Tonight, It’s Human Achievement Hour

By March 28, 2009Energy, Global Warming

The utopian scolds and scolding utopians are telling the world to turn off the lights tonight to promote the green agenda. Sigh.

In response, the big picture, big freedom advocates at the Competitive Enterprise Institute plan to mark the moment with the “Human Achievement Hour.”

The Competitive Enterprise Institute plans to recognize “Human Achievement Hour” between 8:30pm and 9:30pm on March 28, 2009 to coincide with Earth Hour, a period of time during which governments, individuals, and corporations have agreed to dim or shut off lights in an effort to draw attention to climate change. Anyone not foregoing the use of electricity in that hour is, by default, celebrating the achievements of human beings.

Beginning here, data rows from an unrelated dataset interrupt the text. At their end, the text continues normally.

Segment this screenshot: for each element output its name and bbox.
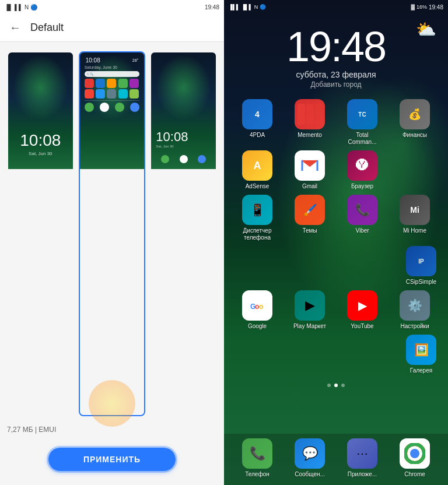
theme-preview-1[interactable]: 10:08 Sat, Jun 30 bbox=[7, 51, 74, 416]
app-viber[interactable]: 📞 Viber bbox=[338, 195, 386, 241]
icon-viber: 📞 bbox=[347, 195, 377, 225]
app-row-3: 📱 Диспетчер телефона 🖌️ Темы 📞 Viber Mi bbox=[233, 195, 439, 241]
theme-preview-2[interactable]: 10:08 28° Saturday, June 30 G 🔍 bbox=[79, 51, 146, 416]
label-adsense: AdSense bbox=[246, 183, 270, 190]
page-title: Default bbox=[30, 22, 64, 34]
icon-gallery: 🖼️ bbox=[406, 335, 436, 365]
label-dispatch: Диспетчер телефона bbox=[240, 227, 275, 241]
app-themes[interactable]: 🖌️ Темы bbox=[286, 195, 334, 241]
app-youtube[interactable]: ▶ YouTube bbox=[338, 290, 386, 330]
preview3-date: Sat, Jun 30 bbox=[156, 145, 211, 148]
chrome-wheel bbox=[404, 443, 425, 464]
p3-dock-1 bbox=[161, 155, 169, 163]
lock-screen-info: ⛅ 19:48 суббота, 23 февраля Добавить гор… bbox=[224, 14, 448, 94]
dock-messages[interactable]: 💬 Сообщен... bbox=[286, 438, 334, 478]
label-viber: Viber bbox=[355, 227, 369, 234]
left-status-bar: ▐▌ ▌▌ N 🔵 19:48 bbox=[0, 0, 224, 14]
mini-dock-3 bbox=[115, 103, 124, 112]
app-grid-section: 4 4PDA Memento TC Total Comman... bbox=[224, 94, 448, 381]
icon-mihome: Mi bbox=[400, 195, 430, 225]
theme-previews: 10:08 Sat, Jun 30 10:08 28° Saturday, Ju… bbox=[0, 42, 224, 426]
right-panel: ▐▌▌ ▐▌▌ N 🔵 ▓ 16% 19:48 ⛅ 19:48 суббота,… bbox=[224, 0, 448, 485]
theme-size: 7,27 МБ | EMUI bbox=[7, 426, 56, 434]
icon-themes: 🖌️ bbox=[295, 195, 325, 225]
app-finance[interactable]: 💰 Финансы bbox=[391, 99, 439, 146]
preview3-time: 10:08 bbox=[156, 129, 211, 145]
time-hours: 19 bbox=[286, 23, 331, 70]
app-playstore[interactable]: ▶ Play Маркет bbox=[286, 290, 334, 330]
label-messages: Сообщен... bbox=[295, 471, 325, 478]
battery-percent: 16% bbox=[416, 4, 427, 10]
notification-icon: 🔵 bbox=[260, 4, 266, 10]
bottom-dock: 📞 Телефон 💬 Сообщен... ⋯ Приложе... bbox=[224, 434, 448, 485]
app-mihome[interactable]: Mi Mi Home bbox=[391, 195, 439, 241]
app-4pda[interactable]: 4 4PDA bbox=[233, 99, 281, 146]
theme-info: 7,27 МБ | EMUI bbox=[0, 426, 224, 438]
icon-playstore: ▶ bbox=[295, 290, 325, 321]
dock-chrome[interactable]: Chrome bbox=[391, 438, 439, 478]
preview2-app-grid bbox=[85, 79, 140, 99]
label-csip: CSipSimple bbox=[406, 279, 436, 286]
app-dispatch[interactable]: 📱 Диспетчер телефона bbox=[233, 195, 281, 241]
left-toolbar: ← Default bbox=[0, 14, 224, 42]
app-browser[interactable]: 🅨 Браузер bbox=[338, 150, 386, 190]
big-time: 19:48 bbox=[224, 26, 448, 68]
icon-totalcmd: TC bbox=[347, 99, 377, 129]
back-button[interactable]: ← bbox=[9, 21, 21, 34]
app-totalcmd[interactable]: TC Total Comman... bbox=[338, 99, 386, 146]
icon-gmail bbox=[295, 150, 325, 181]
app-gmail[interactable]: Gmail bbox=[286, 150, 334, 190]
label-settings: Настройки bbox=[400, 323, 429, 330]
preview2-date: Saturday, June 30 bbox=[85, 65, 140, 69]
mini-icon-2 bbox=[96, 79, 105, 88]
dock-apps[interactable]: ⋯ Приложе... bbox=[338, 438, 386, 478]
preview2-search: G 🔍 bbox=[85, 71, 140, 77]
app-row-gallery: 🖼️ Галерея bbox=[233, 335, 439, 374]
time-minutes: 48 bbox=[341, 23, 386, 70]
status-left: ▐▌▌ ▐▌▌ N 🔵 bbox=[229, 4, 266, 10]
dot-1 bbox=[327, 384, 331, 387]
app-row-3b: IP CSipSimple bbox=[233, 246, 439, 286]
dock-phone[interactable]: 📞 Телефон bbox=[233, 438, 281, 478]
left-signal-icon: ▐▌ ▌▌ N 🔵 bbox=[5, 4, 37, 10]
icon-settings: ⚙️ bbox=[400, 290, 430, 321]
app-settings[interactable]: ⚙️ Настройки bbox=[391, 290, 439, 330]
label-playstore: Play Маркет bbox=[293, 323, 326, 330]
apply-button[interactable]: ПРИМЕНИТЬ bbox=[48, 448, 176, 471]
label-gallery: Галерея bbox=[410, 367, 432, 374]
mini-icon-5 bbox=[130, 79, 139, 88]
status-time: 19:48 bbox=[429, 4, 443, 10]
app-csip[interactable]: IP CSipSimple bbox=[406, 246, 436, 286]
dot-3 bbox=[341, 384, 345, 387]
app-memento[interactable]: Memento bbox=[286, 99, 334, 146]
mini-icon-3 bbox=[107, 79, 116, 88]
preview2-time: 10:08 bbox=[86, 57, 100, 64]
label-mihome: Mi Home bbox=[403, 227, 426, 234]
icon-apps-dock: ⋯ bbox=[347, 438, 377, 469]
label-apps: Приложе... bbox=[348, 471, 377, 478]
label-themes: Темы bbox=[302, 227, 317, 234]
add-city[interactable]: Добавить город bbox=[224, 80, 448, 89]
page-dots bbox=[224, 384, 448, 387]
theme-preview-3[interactable]: 10:08 Sat, Jun 30 bbox=[150, 51, 217, 416]
dock-row: 📞 Телефон 💬 Сообщен... ⋯ Приложе... bbox=[233, 438, 439, 478]
icon-messages-dock: 💬 bbox=[295, 438, 325, 469]
label-browser: Браузер bbox=[351, 183, 373, 190]
icon-chrome-dock bbox=[400, 438, 430, 469]
svg-point-7 bbox=[410, 449, 419, 458]
mini-icon-10 bbox=[130, 89, 139, 99]
app-google[interactable]: G o o Google bbox=[233, 290, 281, 330]
label-google: Google bbox=[248, 323, 267, 330]
gmail-svg bbox=[301, 159, 318, 172]
icon-adsense: A bbox=[242, 150, 272, 181]
empty-cell-1 bbox=[391, 150, 421, 190]
app-adsense[interactable]: A AdSense bbox=[233, 150, 281, 190]
icon-phone-dock: 📞 bbox=[242, 438, 272, 469]
icon-memento bbox=[295, 99, 325, 129]
preview3-dock bbox=[156, 155, 211, 163]
app-gallery[interactable]: 🖼️ Галерея bbox=[406, 335, 436, 374]
app-row-2: A AdSense Gmail 🅨 bbox=[233, 150, 439, 190]
icon-finance: 💰 bbox=[400, 99, 430, 129]
mini-dock-4 bbox=[130, 103, 139, 112]
preview1-date: Sat, Jun 30 bbox=[29, 151, 52, 156]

We salute the people who keep the lights on and produce the energy that helps make human achievement possible. 

Green and private conservation are fine. We have no problem with an individual (or group) that wants to sit naked in the dark without heat, clothing, or light. Additionally, we would have no problem with the group holding a pro-green technology rally. That is their choice. But when this group stages a “global election” with the express purpose of influencing “government policies to take action against global warming,” we have every right as individuals to express our vote for the opposite

If Human Achievement Hour is at all a dig against Earth Hour, it is so only by the fact that we are pointing out what Earth Hour truly is about: it isn’t pro-earth, it is anti-man and anti-innovation. So, on March 28th, CEI plans to continue “voting” for humanity by enjoying the fruits of man’s mind.

Now, sanctimony can keep you as warm as kerosene, but it doesn’t light the room. What does? Candles! But as it turns out…

Bjorn Lomborg, author of “The Skeptical Environmentalist” and director of the Denmark-based think tank Copenhagen Consensus Centre, said the event could actually increase emissions.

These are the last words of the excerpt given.